Yeah. I’m not interested in a company that values my time so little that they demand that from me.

You’re absolutely right this would filter out candidates like me.


What an arrogant, ableist thing to say. I hope you're not involved in recruitment. The world has changed. Location is not the barrier it was five years ago.


Location isn't. Verification that you aren't a North Korea agent or just plain fraud is.


Mostly the latter but still. What some people on this thread don’t get is that unless you’re a known industry luminary, companies are not going to accommodate odd preferences without a legit reason like a physical disability. The resume probably won’t even make it out of HR. One key is both the company and candidate making requirements like travel clear up front. Saves everyone a lot of time.
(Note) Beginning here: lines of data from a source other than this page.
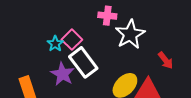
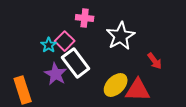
pink cross: (107, 16) -> (85, 18), moved

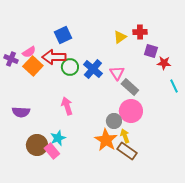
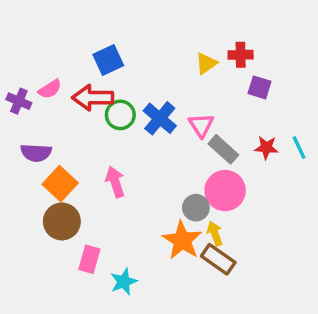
red star: (164, 63) -> (266, 148), moved
orange square: (33, 66) -> (60, 184), moved
purple semicircle: (21, 112) -> (36, 153), moved
cyan star: (58, 138) -> (124, 282), moved
brown circle: (37, 145) -> (62, 221), moved
pink rectangle: (52, 151) -> (89, 259), turned 56

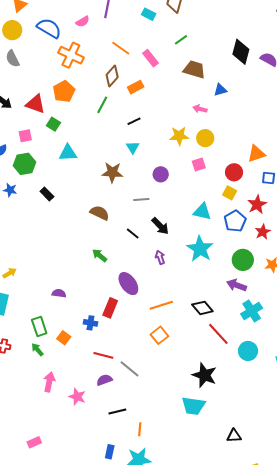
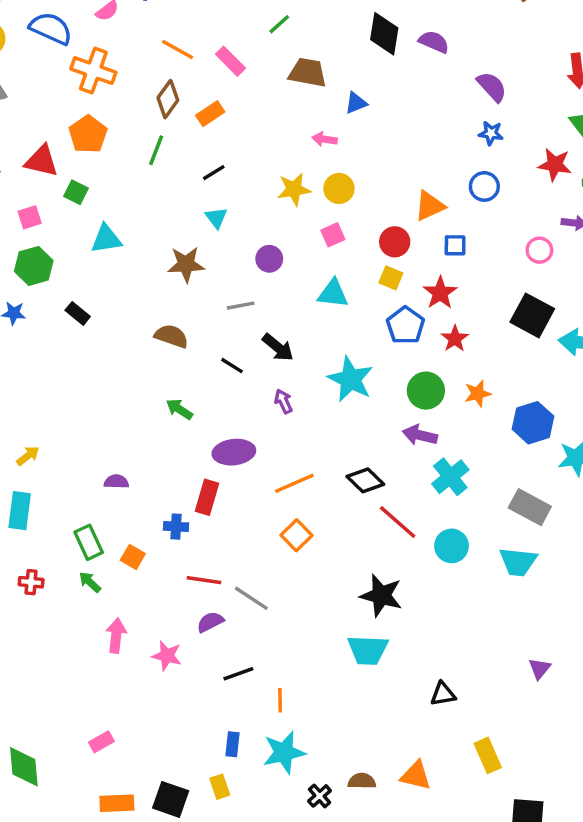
cyan triangle: (202, 212) -> (333, 294), moved
purple ellipse: (128, 284) -> (234, 452), turned -55

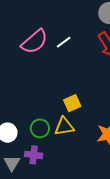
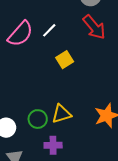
yellow square: (72, 103) -> (65, 60), moved
purple cross: (34, 155) -> (53, 145), moved

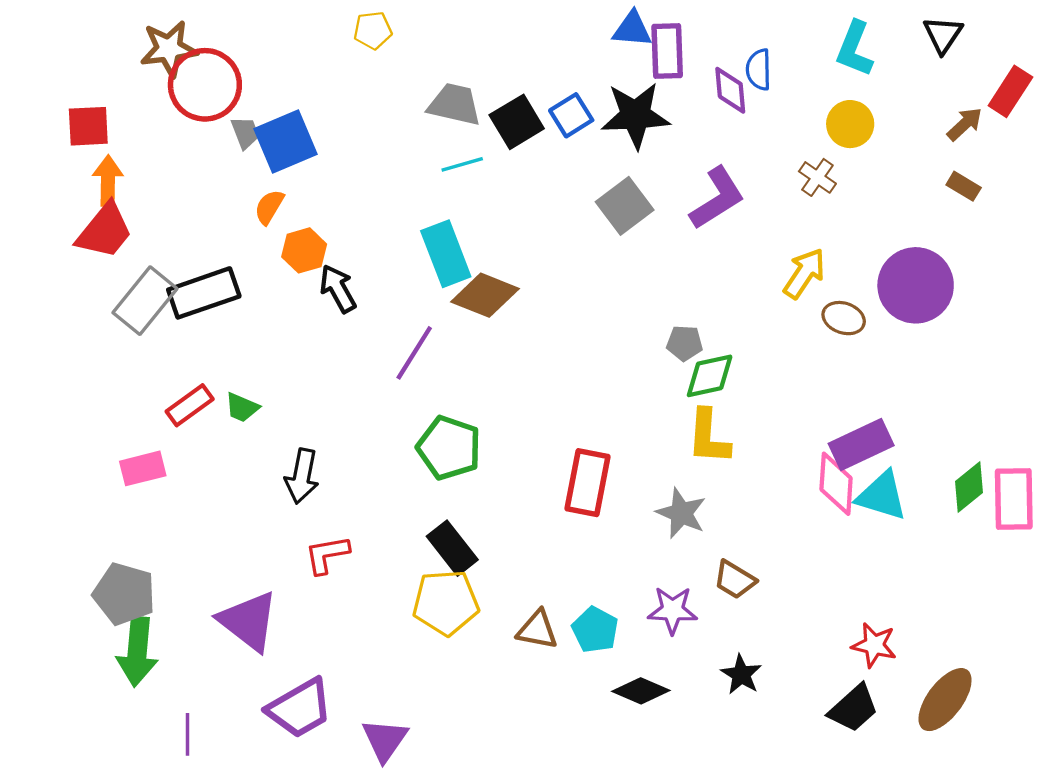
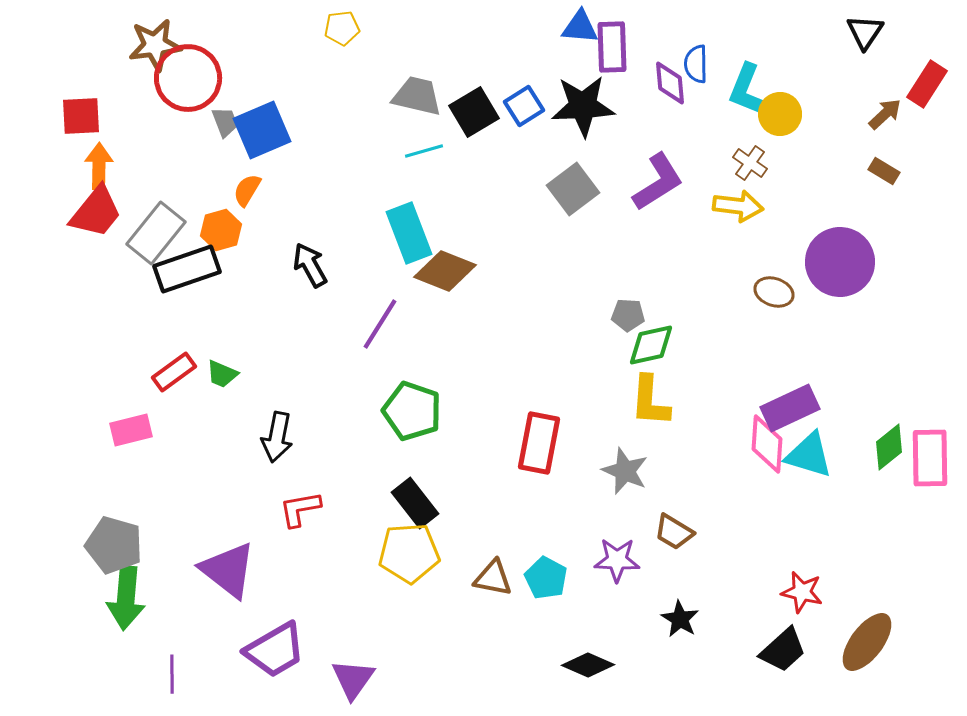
cyan L-shape: (855, 49) -> (746, 89), moved
orange hexagon: (304, 250) -> (221, 230), moved
yellow arrow: (804, 273) -> (738, 206), moved, turned 63
gray rectangle: (145, 301) -> (156, 233), moved
black diamond: (641, 691) -> (588, 665), moved

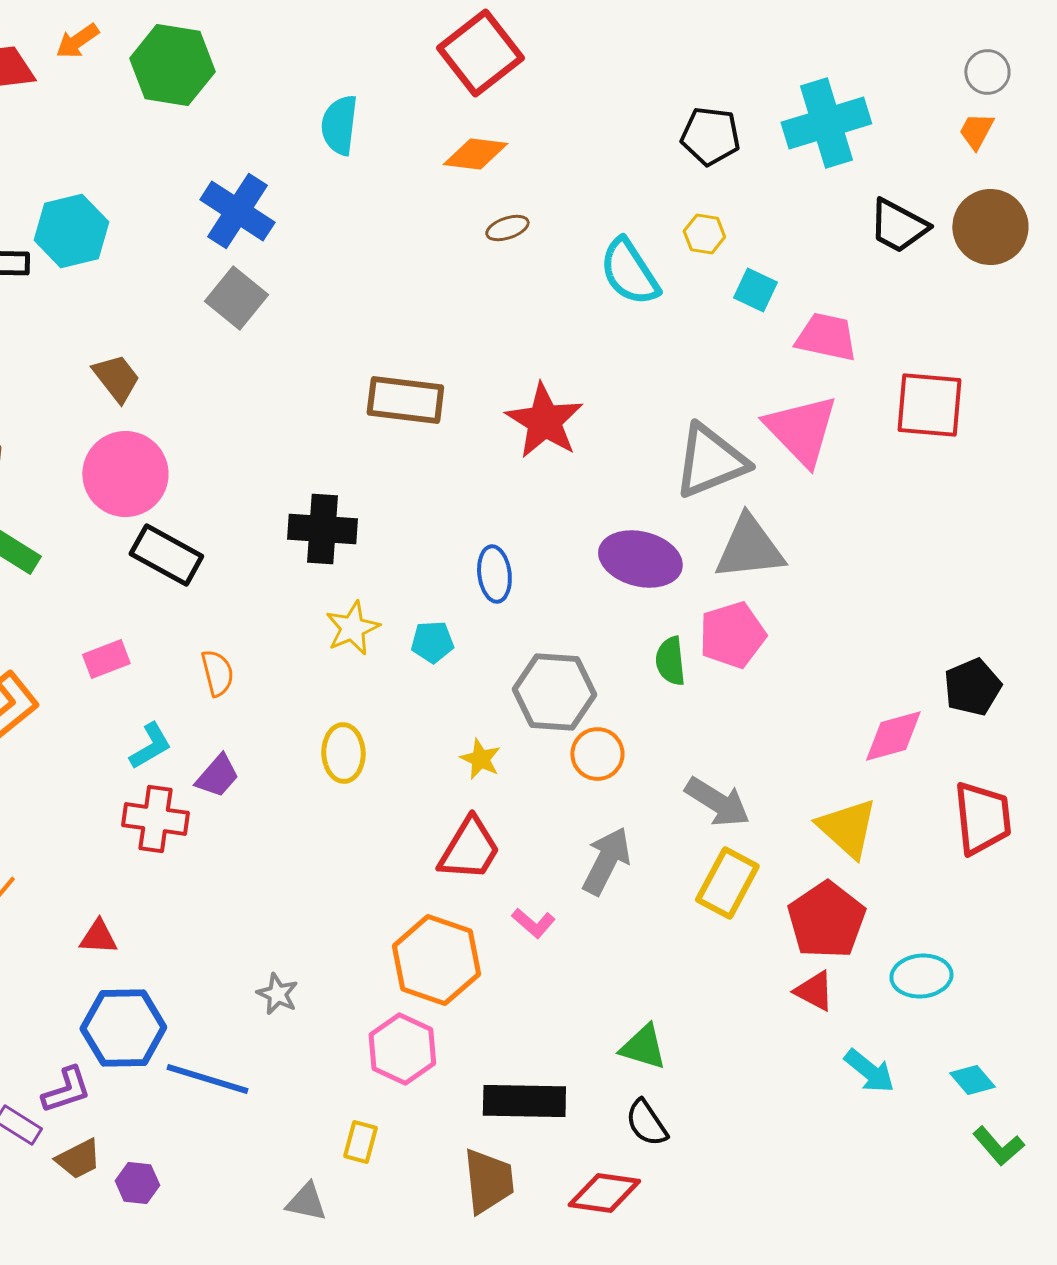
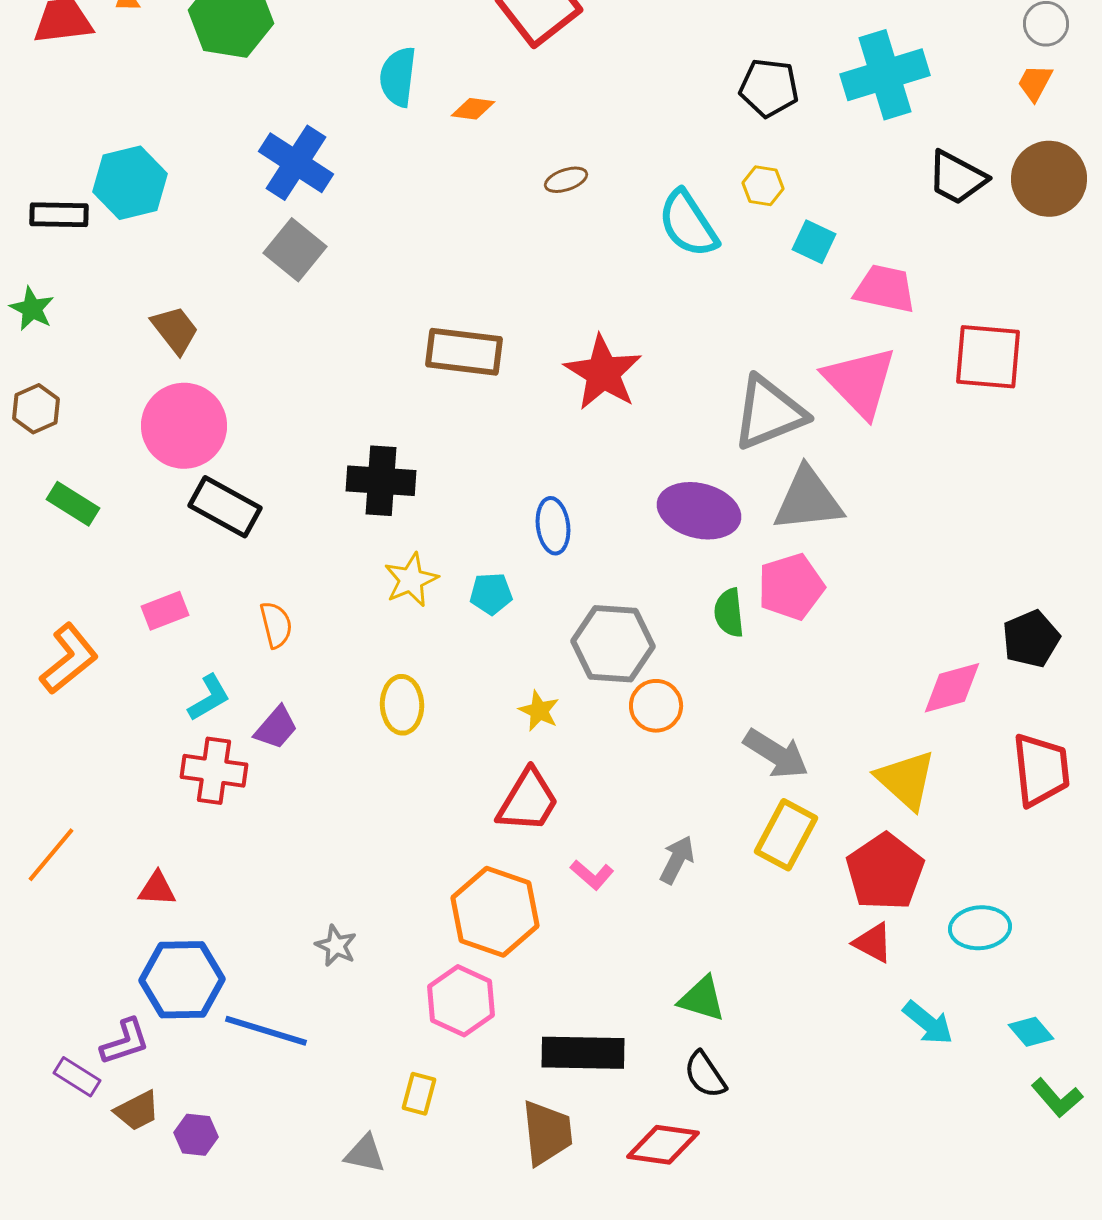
orange diamond: (475, 154) -> (473, 109), moved, size x0.7
gray arrow: (606, 861) -> (677, 860), moved, size x0.7

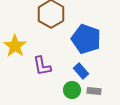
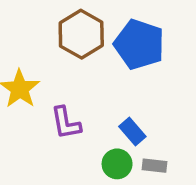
blue pentagon: (86, 39) -> (139, 44), moved

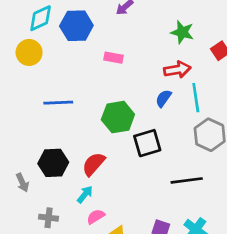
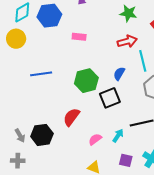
blue semicircle: (163, 98) -> (119, 74), moved
black hexagon: (53, 163) -> (42, 135), moved
cyan arrow: (85, 194) -> (118, 136), moved
pink semicircle: (96, 217) -> (95, 139), moved
gray cross: (49, 218) -> (18, 161), moved

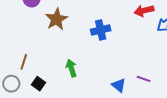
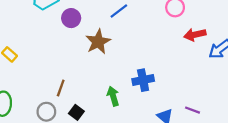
blue cross: (101, 30) -> (143, 80), moved

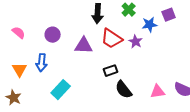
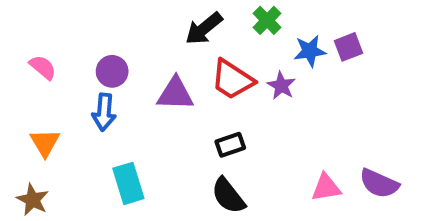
black arrow: (98, 14) -> (204, 29), turned 48
purple square: (169, 15) -> (349, 47), moved
blue arrow: (42, 63) -> (104, 112), moved
cyan rectangle: (61, 90) -> (128, 183), turned -60
black semicircle: (124, 90) -> (228, 196), moved

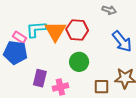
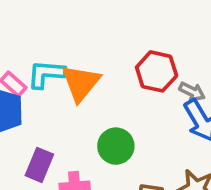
gray arrow: (109, 10) -> (192, 92), moved
red hexagon: (77, 30) -> (157, 71), moved

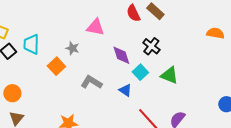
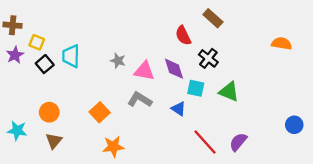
red semicircle: (133, 13) -> (183, 35), moved
pink triangle: (95, 27) -> (144, 71), moved
orange square: (56, 66) -> (100, 112), moved
cyan square: (140, 72) -> (196, 88), turned -35

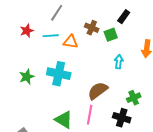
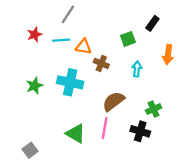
black rectangle: (124, 17) -> (152, 23), moved
brown cross: (92, 28) -> (101, 63), moved

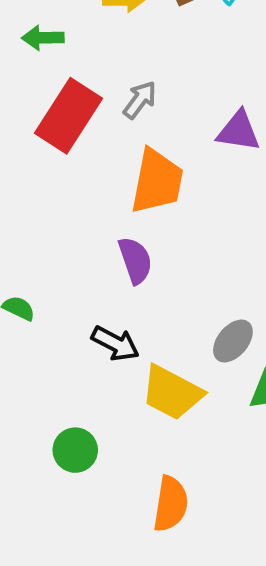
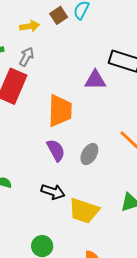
gray arrow: (140, 100) -> (27, 57), moved
gray ellipse: (233, 341) -> (89, 154), moved

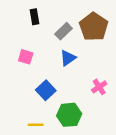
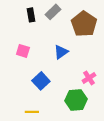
gray rectangle: (64, 31) -> (53, 12), moved
green hexagon: (69, 115) -> (76, 100), moved

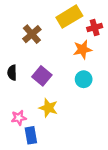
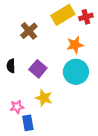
red cross: (95, 28) -> (86, 17), moved
cyan circle: (84, 79) -> (76, 72), size x1.6

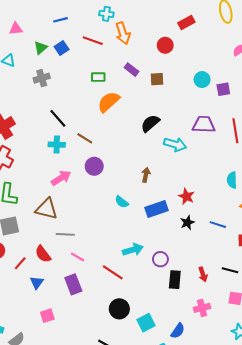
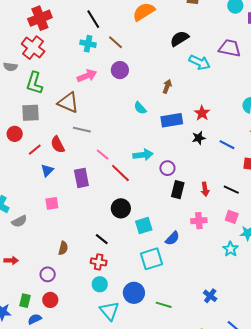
pink line: (78, 257) -> (103, 155), moved

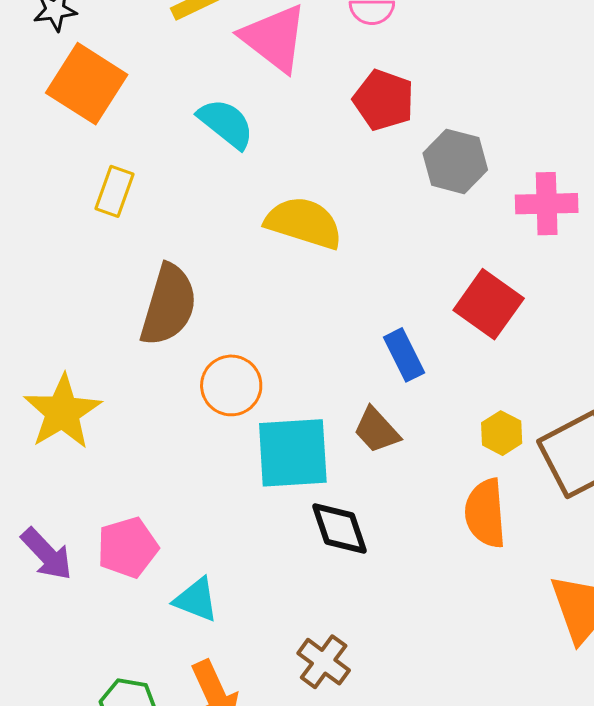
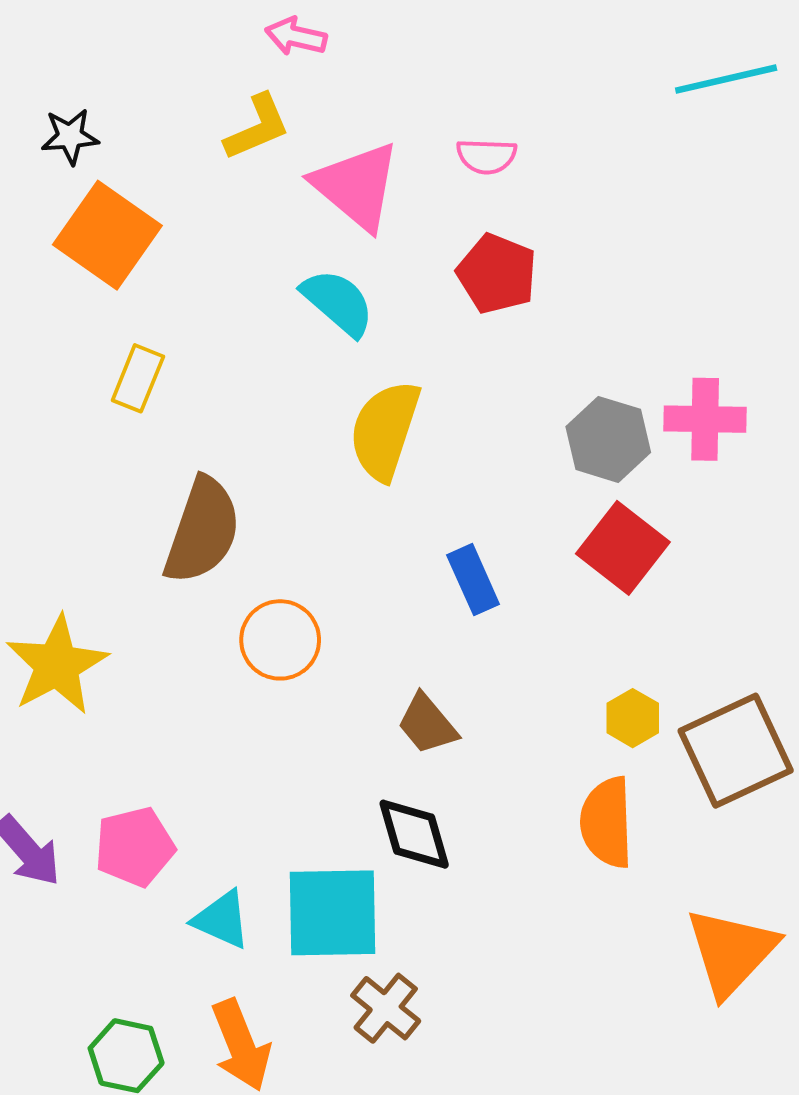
cyan semicircle: (226, 123) -> (338, 302), moved
gray hexagon: (455, 161) -> (608, 439), moved
yellow semicircle: (304, 223) -> (385, 430), turned -92
blue rectangle: (404, 355) -> (473, 580), moved
brown trapezoid: (377, 430) -> (427, 724), moved
cyan square: (293, 453) -> (332, 913), moved

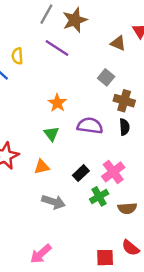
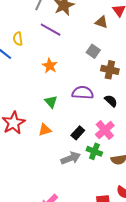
orange star: (57, 103) -> (50, 66), moved
black semicircle: (124, 127) -> (111, 101), moved, turned -40
green cross: (99, 196) -> (94, 151), turned -35
gray arrow: (53, 202) -> (71, 158), moved, turned -36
If I'm not that interested in a company, I won't waste my time to contact them (or pay attention to their efforts to contact me). Having interest in them does not imply that I have an interest in travel, however. If I had an interest in travel, I'd have become an airline pilot or something like that instead.

But if they think they need someone who has a secret desire to man a ship or be a touring musician – cool. A good fit isn't a good fit.


It’s fine to have quirks. And yes that is largely a quirk. And it’s fine for others to decide that’s it’s more trouble than they want to deal with. I would probably be one of those people-/absent compelling reasons.


> It’s fine to have quirks.

Of course. If a company wants to be quirky, that is their choice to make.

> I would probably be one of those people-/absent compelling reasons.

Agreed. A job isn't usually all that compelling – there are jobs everywhere – but for the right business deal you can look past certain things.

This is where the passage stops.